在此情況下,“主動免疫”有望成為新的解決方案。主動免疫可信計算,是指計算運算的同時進行安全保護,以密碼為基因實施身份識别、狀态度量、保密存儲等功能,及時識别“自己”和“非己”成分,進而破壞與排斥進入機體的有害物質,培育網絡資訊系統免疫能力。
“主動免疫的安全目标是確定完成計算任務的邏輯組合不被篡改和破壞,實作正确計算。”沈昌祥表示,“我們要提倡主動免疫可信計算。”
而具體到資訊安全與法律科技的融合與創新——
· 如何看待國内外資訊安全監管發展與合規現狀?
· 法律科技發展與資訊安全關注可以怎樣結合?
· 電子合同平台如何實作資訊安全實踐與創新?
明天,我們将放送法大大進階副總裁兼CTO蘇紅超的現場演講精華,為你一一解答,敬請期待。
蘇紅超 法大大進階總裁兼CTO
電子科技大學大學畢業,十餘年網際網路一線技術研發與管理經驗,國内最早研發實施SaaS/PaaS平台的實踐者,對雲原生(Cloud Native)體系和生态有豐富的實踐及落地經驗,深耕區塊鍊應用研發,擁有多項技術發明專利。
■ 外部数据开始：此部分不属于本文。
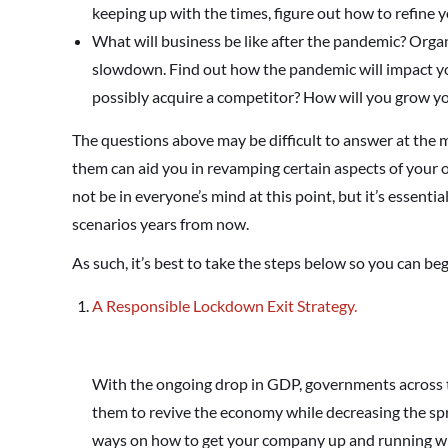
keeping up with the times, figure out how to refine 
What will business be like after the pandemic? Orga
slowdown. Find out how the pandemic will impact yo
possibly acquire a competitor? How will you grow y
The questions above may be difficult to answer at the
them can aid you in revamping certain aspects of your 
not be in everyone’s mind at this point, but it’s essenti
scenarios years from now.
As such, it’s best to take the steps below so you can be
A Responsible Lockdown Exit Strategy.
With the ongoing drop in GDP, governments across t
them to revive the economy while decreasing the spr
ways on how to get your company up and running whi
在企業級電子簽章/電子印章以及安全證書等領域有多年實踐經驗。
GITC全球網際網路技術大會專家顧問,微軟最有價值專家MVP。出版及翻譯了《ASP.NET深入解析》、《ASP.NET 4進階程式設計(第4版)》、《ASP.NET 3.5 進階程式設計:第2版》等多本計算機程式設計教材。